Des eaux puantes polluent le milieu, une manière spéciale pour souhaiter la bienvenue aux visiteurs. Pour ces derniers, l’accès au quai n’est pas chose aisée à cause des chevaux. Leur présence n’est pas fortuite. Ils assurent à l’aide des charrettes, le transport des produits de pêche. Aux aguets de potentiels clients, les charretiers attendant de gagner une commission vers les localités de Tanor ou encore vers Khelcom à quelques kilomètres de Joal.
Ensemble jogging rouge assorti d’une casquette blanche, Massamba Sène est charretier au quai depuis maintenant 13 ans. Assis sur sa charrette et muni d’un fouet, il tient la bride de son cheval marron «Koromak» (ndrl: le grand homme en sérère) à la main, il revient sur son amour pour ce métier.

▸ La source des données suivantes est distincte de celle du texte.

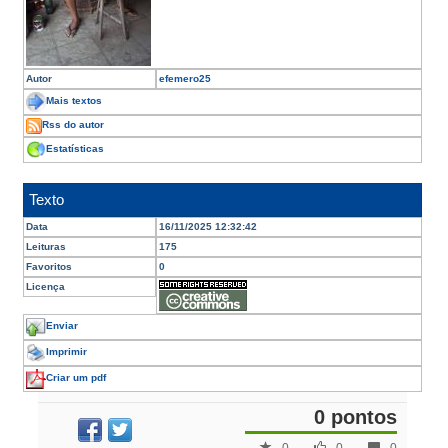
Autor
efemero25
Mais textos
Rss do autor
Estatísticas
Texto
Data
16/11/2025 12:32:42
Leituras
175
Favoritos
0
Licença
Enviar
Imprimir
Criar um pdf
0 pontos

«Depuis tout petit, mon papa me tenait la main pour m’emmener avec lui. Il était charretier et c’est lui qui m’a appris tout sur ce métier. Aujourd’hui il est décédé et j’assure la relève avec passion», explique-t-il, avec honneur. Au-delà de sa passion, ce travail assure sa survie : «C’est avec ce métier que je me suis marié et aujourd’hui je parviens à subvenir à mes besoins et ceux de ma famille Alhamdoulilah». Comme Massamba, Jean Paul exerce aussi cette même activité.

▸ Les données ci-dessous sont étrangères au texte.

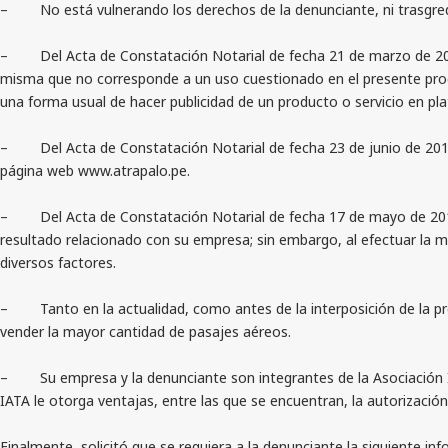
– No está vulnerando los derechos de la denunciante, ni trasgrediend
– Del Acta de Constatación Notarial de fecha 21 de marzo de 2017,
misma que no corresponde a un uso cuestionado en el presente proced
una forma usual de hacer publicidad de un producto o servicio en pla
– Del Acta de Constatación Notarial de fecha 23 de junio de 2017, e
página web www.atrapalo.pe.
– Del Acta de Constatación Notarial de fecha 17 de mayo de 2017,
resultado relacionado con su empresa; sin embargo, al efectuar la 
diversos factores.
– Tanto en la actualidad, como antes de la interposición de la pres
vender la mayor cantidad de pasajes aéreos.
– Su empresa y la denunciante son integrantes de la Asociación Inte
IATA le otorga ventajas, entre las que se encuentran, la autorizació
Finalmente, solicitó que se requiera a la denunciante la siguiente in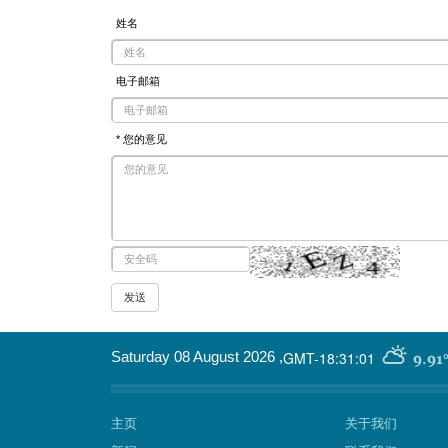
姓名
电子邮箱
* 您的意见
GMT-18:31:01
Saturday 08 August 2026
,
9.91
主页
关于我们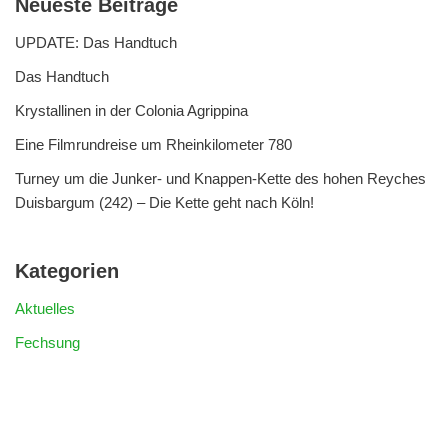
Neueste Beiträge
UPDATE: Das Handtuch
Das Handtuch
Krystallinen in der Colonia Agrippina
Eine Filmrundreise um Rheinkilometer 780
Turney um die Junker- und Knappen-Kette des hohen Reyches
Duisbargum (242) – Die Kette geht nach Köln!
Kategorien
Aktuelles
Fechsung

Debout sur sa charrette, Paul ou encore «Petit» comme le surnomme ses collègues, car mesurant 1m 30, évolue dans ce milieu depuis 2020. Et contrairement à Massamba, c’est le fruit du hasard qui l'a conduit à exercer ce métier.

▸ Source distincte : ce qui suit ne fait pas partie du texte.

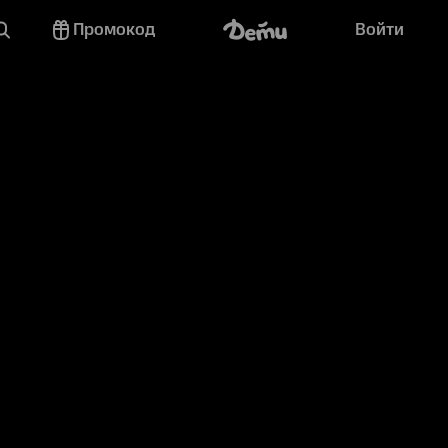
Промокод
Войти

«Cela fera bientôt 3 ans que je m’active comme charretier. Je n’ai pas eu mieux», avant d’ajouter qu’il s’en sort bien parce qu’il peut rentrer avec 10 000 mille FCFA par jour. Toutefois, il précise qu’il peut renter avec moins. Selon lui tout dépend du prix que les clients payent même si ce dernier est fixe par les charretiers.
Le prix du transport
Charrette bien remplie de poisson, Abdou Sène s’apprête à partir vers Tanor, lieu de débarquement du produit. Visiblement pressé, il accorde quand même quelques petites minutes pour échanger sur les tarifs du transport: «Les prix varient entre 2500 et 3000 FCFA. Ce sont des prix fixes et cela partout ».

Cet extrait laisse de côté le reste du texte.